== EXTRACTED DATA ==

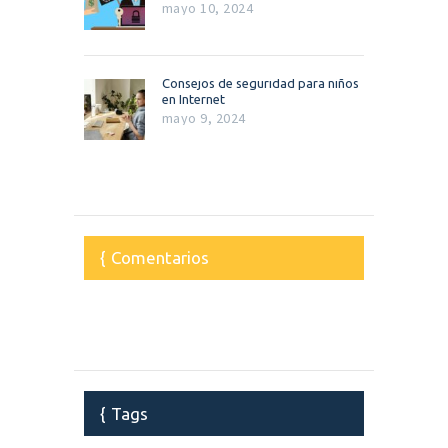
mayo 10, 2024
Consejos de seguridad para niños
en Internet
mayo 9, 2024
Comentarios
Tags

===

### YOUR ASSIGNMENT
All the records need to be printed again exactly as written, though without their pictures.

### FINAL ANSWER
mayo 10, 2024
Consejos de seguridad para niños
en Internet
mayo 9, 2024
Comentarios
Tags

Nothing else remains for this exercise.